WORK ITEM>
Set down the entries that follow exactly as written, leaving out any images.

(Stored data entries)
====

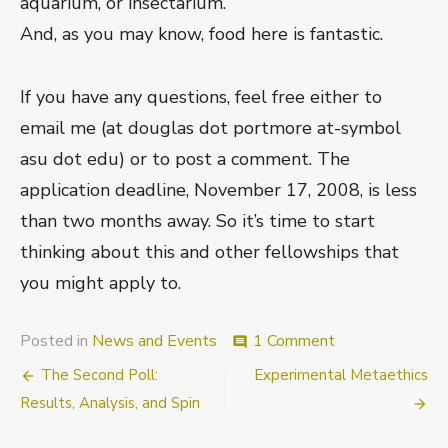
aquarium, or insectarium.
And, as you may know, food here is fantastic.
If you have any questions, feel free either to
email me (at douglas dot portmore at-symbol
asu dot edu) or to post a comment. The
application deadline, November 17, 2008, is less
than two months away. So it’s time to start
thinking about this and other fellowships that
you might apply to.
on
Posted in
News and Events
1 Comment
comment
Faculty
Post
The Second Poll:
Experimental Metaethics
Fellowships
navigation
Results, Analysis, and Spin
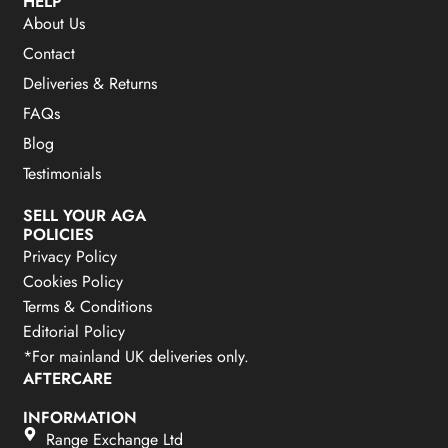
HELP
About Us
Contact
Deliveries & Returns
FAQs
Blog
Testimonials
SELL YOUR AGA
POLICIES
Privacy Policy
Cookies Policy
Terms & Conditions
Editorial Policy
*For mainland UK deliveries only.
AFTERCARE
INFORMATION
Range Exchange Ltd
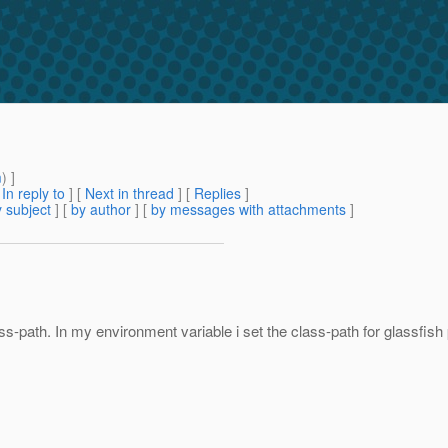
m
) ]
[
In reply to
]
[
Next in thread
] [
Replies
]
 subject
] [
by author
] [
by messages with attachments
]
path. In my environment variable i set the class-path for glassfish pro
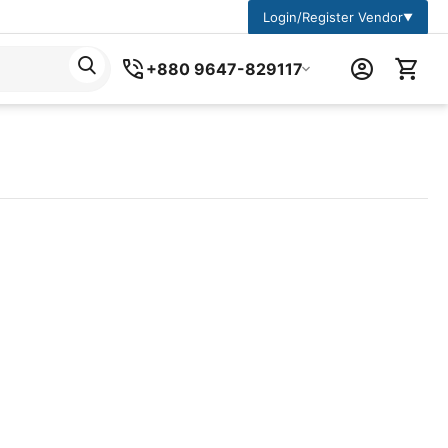
Login/Register Vendor
▼
+880 9647-829117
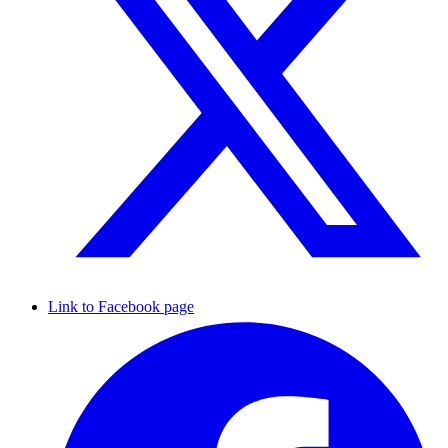
Link to Facebook page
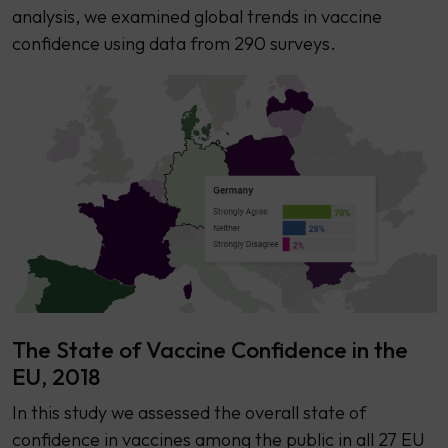
analysis, we examined global trends in vaccine
confidence using data from 290 surveys.
The State of Vaccine Confidence in the
EU, 2018
​​In this study we assessed the overall state of
confidence in vaccines among the public in all 27 EU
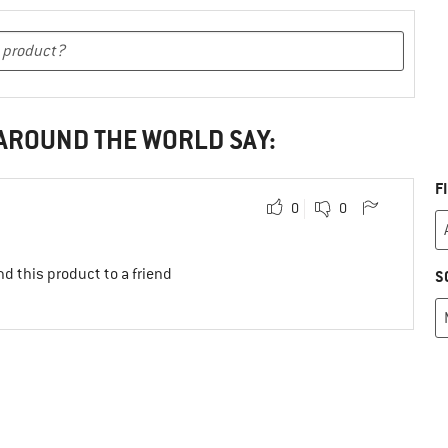
 AROUND THE WORLD SAY:
F
0
0
d this product to a friend
S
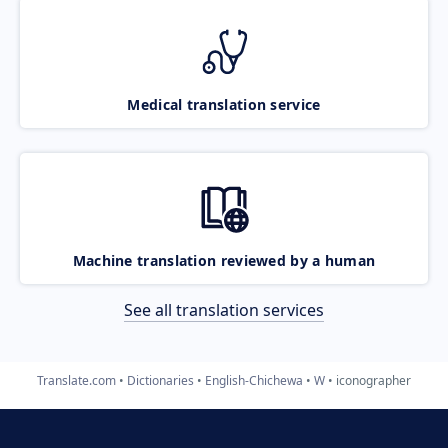
Medical translation service
Machine translation reviewed by a human
See all translation services
Translate.com
Dictionaries
English-Chichewa
W
iconographer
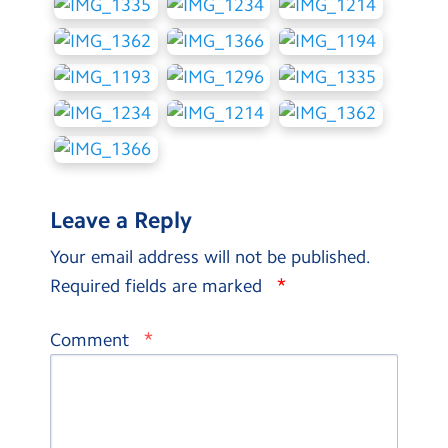
Leave a Reply
Your email address will not be published.
*
Required fields are marked
*
Comment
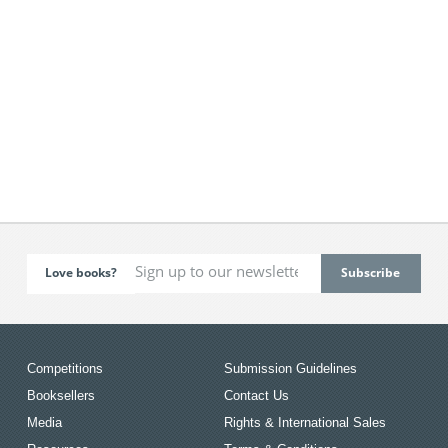
Love books?
Competitions
Submission Guidelines
Booksellers
Contact Us
Media
Rights & International Sales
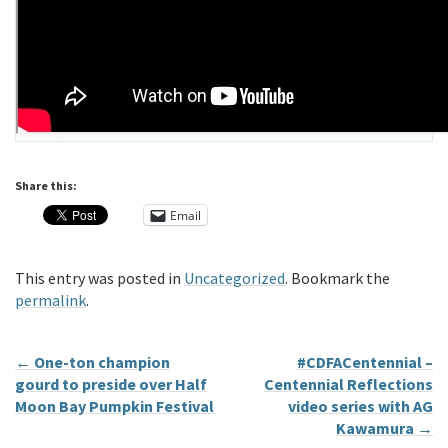
Share this:
Email
This entry was posted in
Uncategorized
. Bookmark the
permalink
.
←
One-ton champion
#CDFACentennial –
gourd to preside over Half
Centennial Reflections
Moon Bay Pumpkin Festival
video series with AG
Kawamura
→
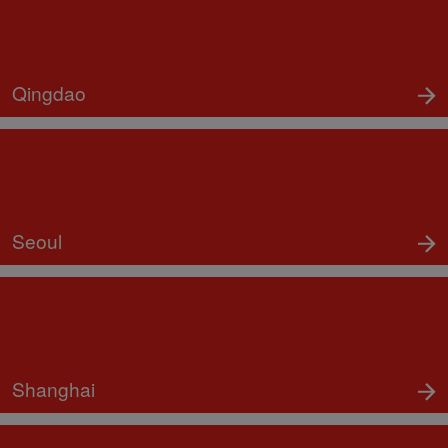
Qingdao
Seoul
Shanghai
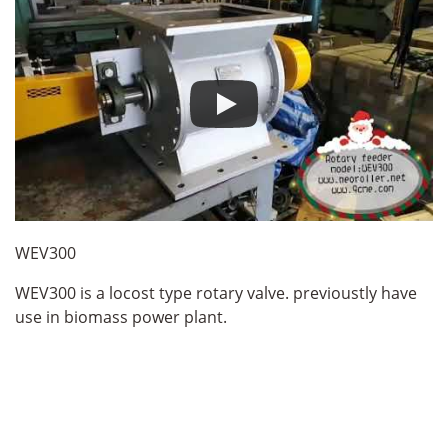
WEV300
WEV300 is a locost type rotary valve. previoustly have
use in biomass power plant.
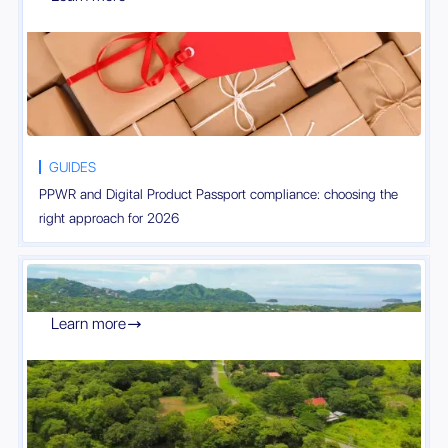
GUIDES
PPWR and Digital Product Passport compliance: choosing the
right approach for 2026
Learn more

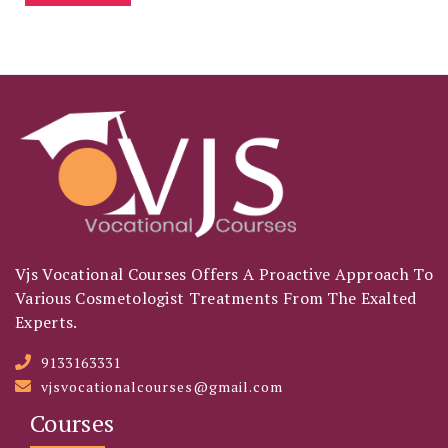
Vjs Vocational Courses Offers A Proactive Approach To
Various Cosmetologist Treatments From The Exalted
Experts.
9133163331
vjsvocationalcourses@gmail.com
Courses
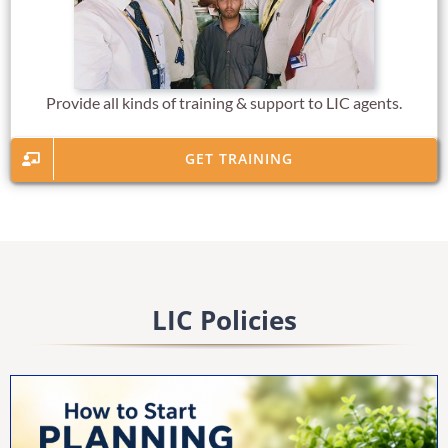
Provide all kinds of training & support to LIC agents.
GET TRAINING
LIC Policies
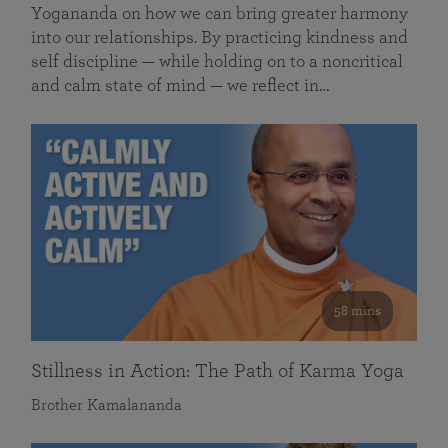
Yogananda on how we can bring greater harmony
into our relationships. By practicing kindness and
self discipline — while holding on to a noncritical
and calm state of mind — we reflect in…
58 mins
Stillness in Action: The Path of Karma Yoga
Brother Kamalananda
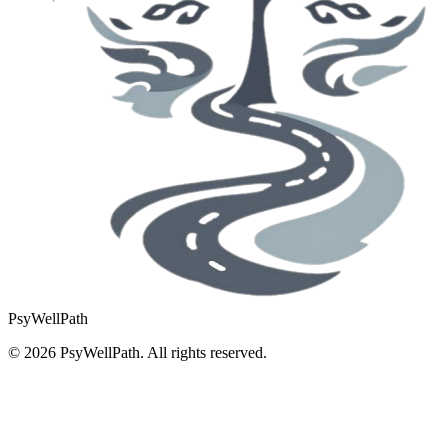
PsyWellPath
©
2026
PsyWellPath. All rights reserved.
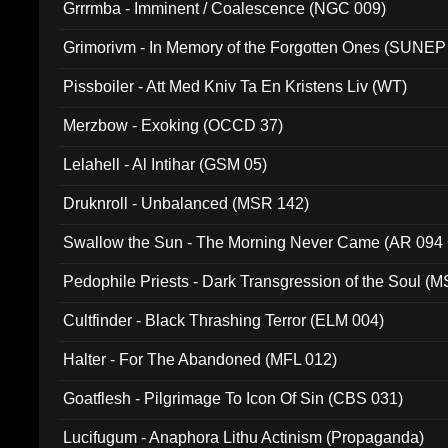
Grrrmba - Imminent / Coalescence (NGC 009)
Grimorivm - In Memory of the Forgotten Ones (SUNEP
Pissboiler - Att Med Kniv Ta En Kristens Liv (WT)
Merzbow - Exoking (OCCD 37)
Lelahell - Al Intihar (GSM 05)
Druknroll - Unbalanced (MSR 142)
Swallow the Sun - The Morning Never Came (AR 094
Pedophile Priests - Dark Transgression of the Soul (
Cultfinder - Black Thrashing Terror (ELM 004)
Halter - For The Abandoned (MFL 012)
Goatflesh - Pilgrimage To Icon Of Sin (CBS 031)
Lucifugum - Anaphora Lithu Actinism (Propaganda)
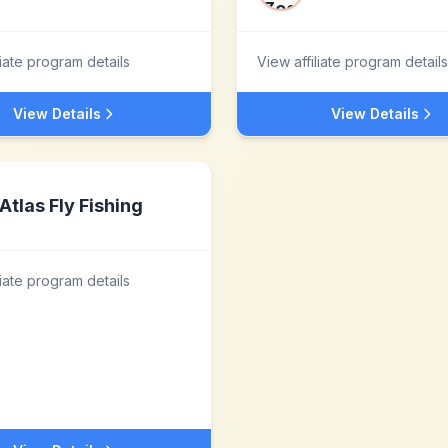
liate program details
View affiliate program details
View Details
View Details
Atlas Fly Fishing
liate program details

====

EXPECTED ANSWER>
aquarium, or insectarium.
And, as you may know, food here is fantastic.
If you have any questions, feel free either to
email me (at douglas dot portmore at-symbol
asu dot edu) or to post a comment. The
application deadline, November 17, 2008, is less
than two months away. So it’s time to start
thinking about this and other fellowships that
you might apply to.
on
Posted in
News and Events
1 Comment
comment
Faculty
Post
The Second Poll:
Experimental Metaethics
Fellowships
navigation
Results, Analysis, and Spin
HELP
About Us
Contact
Deliveries & Returns
FAQs
Blog
Testimonials
SELL YOUR AGA
POLICIES
Privacy Policy
Cookies Policy
Terms & Conditions
Editorial Policy
*For mainland UK deliveries only.
AFTERCARE
INFORMATION
Range Exchange Ltd
m
) ]
[
In reply to
]
[
Next in thread
] [
Replies
]
 subject
] [
by author
] [
by messages with attachments
]
path. In my environment variable i set the class-path for glassfish pro
Login/Register Vendor
▼
+880 9647-829117
Link to Facebook page
analysis, we examined global trends in vaccine
confidence using data from 290 surveys.
The State of Vaccine Confidence in the
EU, 2018
​​In this study we assessed the overall state of
confidence in vaccines among the public in all 27 EU
 AROUND THE WORLD SAY:
F
0
0
d this product to a friend
S
Medical translation service
Machine translation reviewed by a human
See all translation services
Translate.com
Dictionaries
English-Chichewa
W
iconographer
Leave a Reply
Your email address will not be published.
*
Required fields are marked
*
Comment
Love books?
Competitions
Submission Guidelines
Booksellers
Contact Us
Media
Rights & International Sales
Share this:
Email
This entry was posted in
Uncategorized
. Bookmark the
permalink
.
←
One-ton champion
#CDFACentennial –
gourd to preside over Half
Centennial Reflections
Moon Bay Pumpkin Festival
video series with AG
Kawamura
→
Qingdao
Seoul
Shanghai
WEV300
WEV300 is a locost type rotary valve. previoustly have
use in biomass power plant.
GUIDES
PPWR and Digital Product Passport compliance: choosing the
right approach for 2026
Learn more

Vjs Vocational Courses Offers A Proactive Approach To
Various Cosmetologist Treatments From The Exalted
Experts.
9133163331
vjsvocationalcourses@gmail.com
Courses
Provide all kinds of training & support to LIC agents.
GET TRAINING
LIC Policies
Yogananda on how we can bring greater harmony
into our relationships. By practicing kindness and
self discipline — while holding on to a noncritical
and calm state of mind — we reflect in…
58 mins
Stillness in Action: The Path of Karma Yoga
Brother Kamalananda
PsyWellPath
©
2026
PsyWellPath. All rights reserved.
Grrrmba - Imminent / Coalescence (NGC 009)
Grimorivm - In Memory of the Forgotten Ones (SUNEP
Pissboiler - Att Med Kniv Ta En Kristens Liv (WT)
Merzbow - Exoking (OCCD 37)
Lelahell - Al Intihar (GSM 05)
Druknroll - Unbalanced (MSR 142)
Swallow the Sun - The Morning Never Came (AR 094
Pedophile Priests - Dark Transgression of the Soul (
Cultfinder - Black Thrashing Terror (ELM 004)
Halter - For The Abandoned (MFL 012)
Goatflesh - Pilgrimage To Icon Of Sin (CBS 031)
Lucifugum - Anaphora Lithu Actinism (Propaganda)
liate program details
View affiliate program details
View Details
View Details
Atlas Fly Fishing
liate program details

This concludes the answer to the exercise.